Process in Argentina begins
Why did Diego had to die?
10.03.2025 – 11:34 a.m.Reading time: 2 min.
Four years after the death of Diego Maradona, a court trial begins in Argentina on the circumstances of his death. The focus is on whether medical failures have contributed to death.
In a video message, his youngest daughter asked pathetically “justice for you”, the older one spoke nebulously of “fear of the mafia”. The father, Gianinna (35) and Dalma (37), submit the tone to the death of Diego Maradona before the court proceedings that started on Tuesday, which led to the death of Diego Maradona on Tuesday.

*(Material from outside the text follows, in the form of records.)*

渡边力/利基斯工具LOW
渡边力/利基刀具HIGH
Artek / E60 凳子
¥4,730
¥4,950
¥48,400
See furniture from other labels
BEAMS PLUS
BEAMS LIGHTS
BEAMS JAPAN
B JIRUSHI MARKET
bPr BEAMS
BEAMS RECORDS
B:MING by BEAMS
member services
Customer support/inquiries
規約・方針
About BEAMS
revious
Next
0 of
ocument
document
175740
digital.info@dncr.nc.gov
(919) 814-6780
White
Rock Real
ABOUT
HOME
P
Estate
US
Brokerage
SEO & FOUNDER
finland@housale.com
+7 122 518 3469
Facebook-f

Four years, three months and two weeks after Argentina’s largest football idol had been found lifeless in his bed, the tribunal 3 will be working in the idyllic San Isidro at the gates of Buenos Aires-and wants to listen to around 120 witnesses in the next few months. The video of the corpse show, countless Whats app audio and messages come to the public.

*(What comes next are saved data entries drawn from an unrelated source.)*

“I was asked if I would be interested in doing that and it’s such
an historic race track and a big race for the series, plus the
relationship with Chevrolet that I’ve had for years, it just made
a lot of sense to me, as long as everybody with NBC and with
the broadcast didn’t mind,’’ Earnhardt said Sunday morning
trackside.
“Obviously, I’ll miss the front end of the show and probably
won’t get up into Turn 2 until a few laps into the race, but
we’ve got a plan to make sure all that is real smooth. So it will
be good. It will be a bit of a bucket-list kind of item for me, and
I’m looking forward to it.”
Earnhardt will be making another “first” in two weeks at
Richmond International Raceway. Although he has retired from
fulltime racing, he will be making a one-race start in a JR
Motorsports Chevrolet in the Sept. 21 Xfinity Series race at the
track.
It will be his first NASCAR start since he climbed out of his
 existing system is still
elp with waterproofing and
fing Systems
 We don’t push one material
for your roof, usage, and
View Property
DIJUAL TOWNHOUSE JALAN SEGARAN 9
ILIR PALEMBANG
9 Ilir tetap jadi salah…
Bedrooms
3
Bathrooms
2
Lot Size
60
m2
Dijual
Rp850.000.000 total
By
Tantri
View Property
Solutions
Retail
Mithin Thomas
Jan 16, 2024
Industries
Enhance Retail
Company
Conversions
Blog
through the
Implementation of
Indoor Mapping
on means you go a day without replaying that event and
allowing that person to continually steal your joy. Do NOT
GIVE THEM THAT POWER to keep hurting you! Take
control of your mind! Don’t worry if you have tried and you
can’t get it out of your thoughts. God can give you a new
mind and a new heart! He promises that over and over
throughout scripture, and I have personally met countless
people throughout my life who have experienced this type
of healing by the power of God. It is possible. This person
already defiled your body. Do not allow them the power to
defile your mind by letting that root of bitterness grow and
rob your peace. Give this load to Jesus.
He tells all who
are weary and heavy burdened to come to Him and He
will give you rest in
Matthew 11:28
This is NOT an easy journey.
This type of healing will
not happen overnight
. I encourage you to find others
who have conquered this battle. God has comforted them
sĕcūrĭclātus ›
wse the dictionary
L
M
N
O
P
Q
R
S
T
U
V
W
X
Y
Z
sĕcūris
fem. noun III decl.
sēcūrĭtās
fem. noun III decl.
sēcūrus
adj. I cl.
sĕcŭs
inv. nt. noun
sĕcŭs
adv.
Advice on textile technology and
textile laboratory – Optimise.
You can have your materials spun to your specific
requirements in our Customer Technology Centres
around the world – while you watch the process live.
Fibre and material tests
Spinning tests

Everything to finally find out why Maradona died. The death certificate attests “acute lung edema, triggered by chronic heart failure”. Maradona’s heart muscle had expanded pathologically for years. “I feel bad,” were the last words of the 1986 world champion before he lay down and never got up again.
With cocaine, alcohol and medication, he wanted to escape the growing depression and went into a fatal dependency. The liver destroys cirrhosis, the cardiovascular system also because of its obesity in constant disorder.

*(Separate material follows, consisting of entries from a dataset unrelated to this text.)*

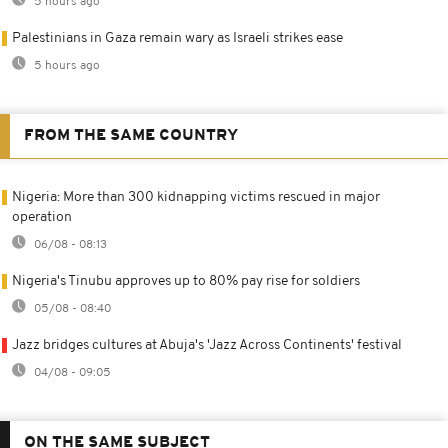
5 hours ago
Palestinians in Gaza remain wary as Israeli strikes ease
5 hours ago
FROM THE SAME COUNTRY
Nigeria: More than 300 kidnapping victims rescued in major
operation
06/08 - 08:13
Nigeria's Tinubu approves up to 80% pay rise for soldiers
05/08 - 08:40
Jazz bridges cultures at Abuja's 'Jazz Across Continents' festival
04/08 - 09:05
ON THE SAME SUBJECT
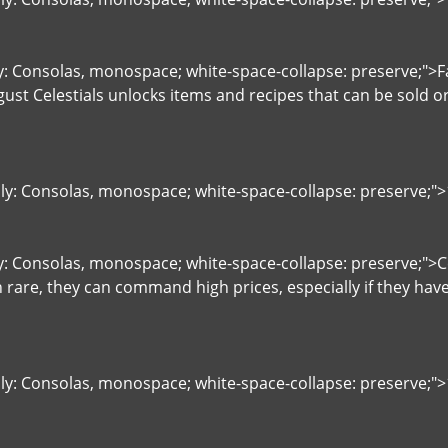
ly: Consolas, monospace; white-space-collapse: preserve;">Fa
st Celestials unlocks items and recipes that can be sold or
ily: Consolas, monospace; white-space-collapse: preserve;"
ly: Consolas, monospace; white-space-collapse: preserve;"
rare, they can command high prices, especially if they ha
ily: Consolas, monospace; white-space-collapse: preserve;">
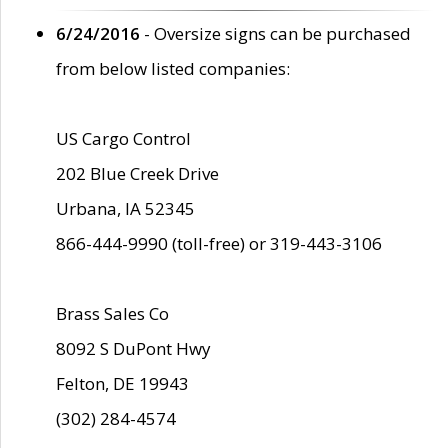
6/24/2016
- Oversize signs can be purchased
from below listed companies:
US Cargo Control
202 Blue Creek Drive
Urbana, IA 52345
866-444-9990 (toll-free) or 319-443-3106
Brass Sales Co
8092 S DuPont Hwy
Felton, DE 19943
(302) 284-4574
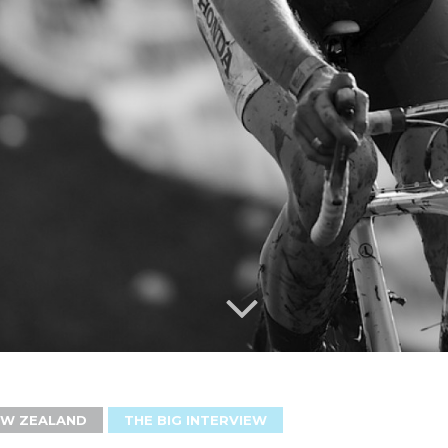
EW ZEALAND
THE BIG INTERVIEW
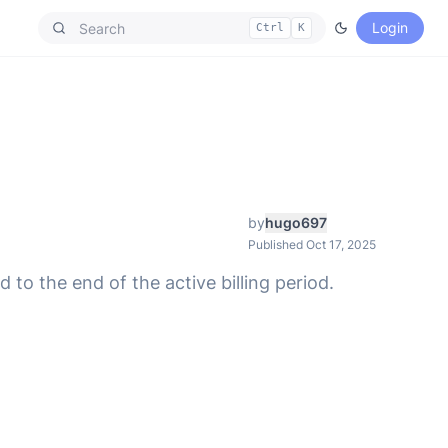
Login
Ctrl
K
by
hugo697
Published Oct 17, 2025
to the end of the active billing period.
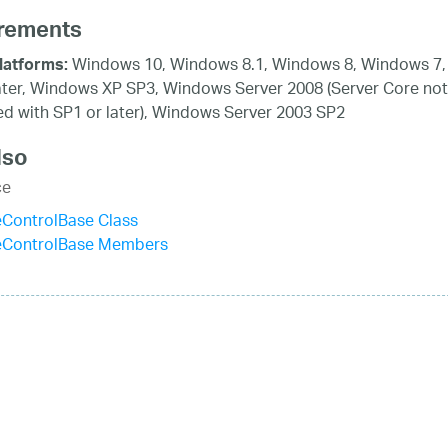
rements
Windows 10, Windows 8.1, Windows 8, Windows 7,
latforms:
ater, Windows XP SP3, Windows Server 2008 (Server Core not
d with SP1 or later), Windows Server 2003 SP2
lso
ce
eControlBase Class
eControlBase Members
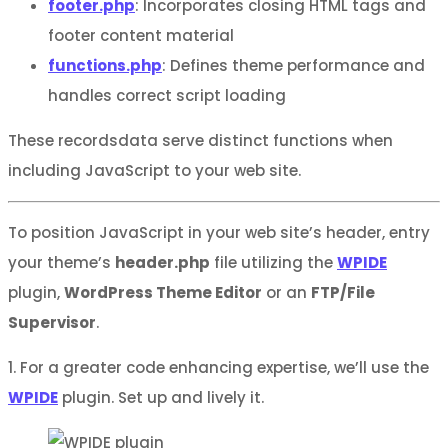
footer.php
: Incorporates closing HTML tags and
footer content material
functions.php
: Defines theme performance and
handles correct script loading
These recordsdata serve distinct functions when
including JavaScript to your web site.
To position JavaScript in your web site’s header, entry
your theme’s
header.php
file utilizing the
WPIDE
plugin,
WordPress Theme Editor
or an
FTP/File
Supervisor
.
1. For a greater code enhancing expertise, we’ll use the
WPIDE
plugin. Set up and lively it.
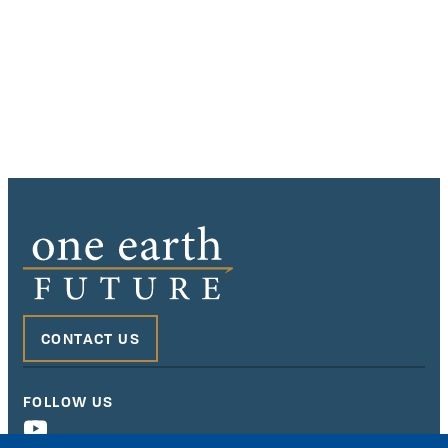
CONTACT US
FOLLOW US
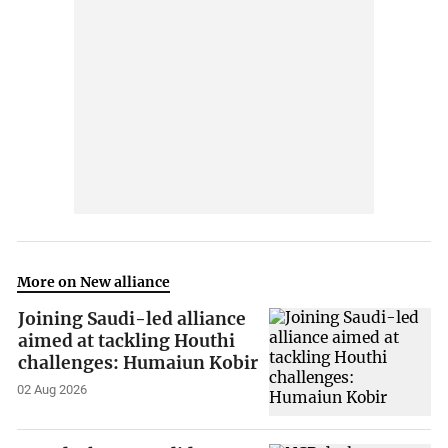
More on New alliance
Joining Saudi-led alliance
aimed at tackling Houthi
challenges: Humaiun Kobir
02 Aug 2026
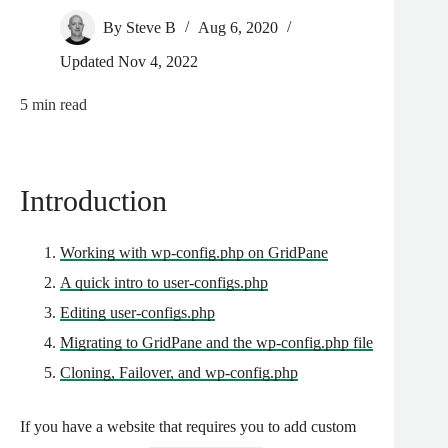
By
Steve B
Aug 6, 2020
Updated
Nov 4, 2022
5
min read
Introduction
Working with wp-config.php on GridPane
A quick intro to user-configs.php
Editing user-configs.php
Migrating to GridPane and the wp-config.php file
Cloning, Failover, and wp-config.php
If you have a website that requires you to add custom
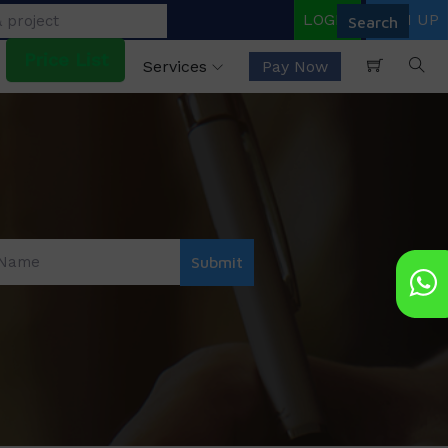
LOGIN
SIGN UP
Price List
Services
Pay Now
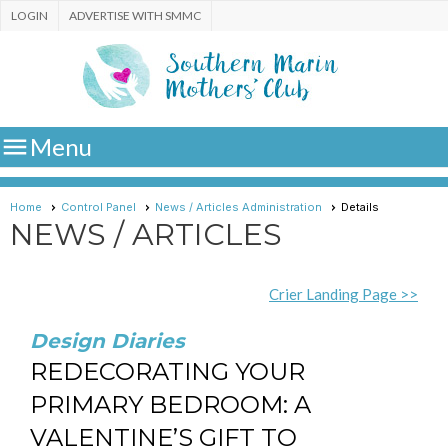
LOGIN
ADVERTISE WITH SMMC

Menu
Home
Control Panel
News / Articles Administration
Details
NEWS / ARTICLES
Crier Landing Page >>
Design Diaries
REDECORATING YOUR
PRIMARY BEDROOM: A
VALENTINE’S GIFT TO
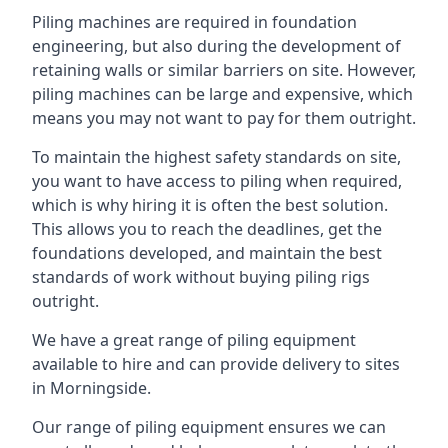
Piling machines are required in foundation
engineering, but also during the development of
retaining walls or similar barriers on site. However,
piling machines can be large and expensive, which
means you may not want to pay for them outright.
To maintain the highest safety standards on site,
you want to have access to piling when required,
which is why hiring it is often the best solution.
This allows you to reach the deadlines, get the
foundations developed, and maintain the best
standards of work without buying piling rigs
outright.
We have a great range of piling equipment
available to hire and can provide delivery to sites
in Morningside.
Our range of piling equipment ensures we can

A few days after his 60th birthday, “D10S”, the football god (DIOS) with the number 10, was once again on the operating table due to brain bleeding. In the middle of the global corona pandemic, far from the family, long since in the hands of his personal physician Leopoldo Luque as well as his lawyer and consultant, Matias Morla.
Instead of transferring the patient to a rehabilitation clinic, Luque, a neurosurgeon, Maradona in his private apartment in Tigres, not far from the courtroom, under his wing and that of a team of supervisors with general practitioners, psychiatrists, psychologists and nurses. And none of them was sitting at the side of the football geniuses that seem more and more miserable in public appearances.
So have Luque and his colleagues accept the death of the Argentine symbolic figure, so have watched his dying stand without standing? Or was Maradona with his medical history, who took its course to death at the 1994 World Cup and a doping finding in the 1994 World Cup, and in the end acted a resistant to advisory?
Daughter Gianinna has an answer: “You didn’t die, you killed you.” For her, but also for many of his compatriots, the years may be without the idol, but the pain of his loss simply doesn’t stop.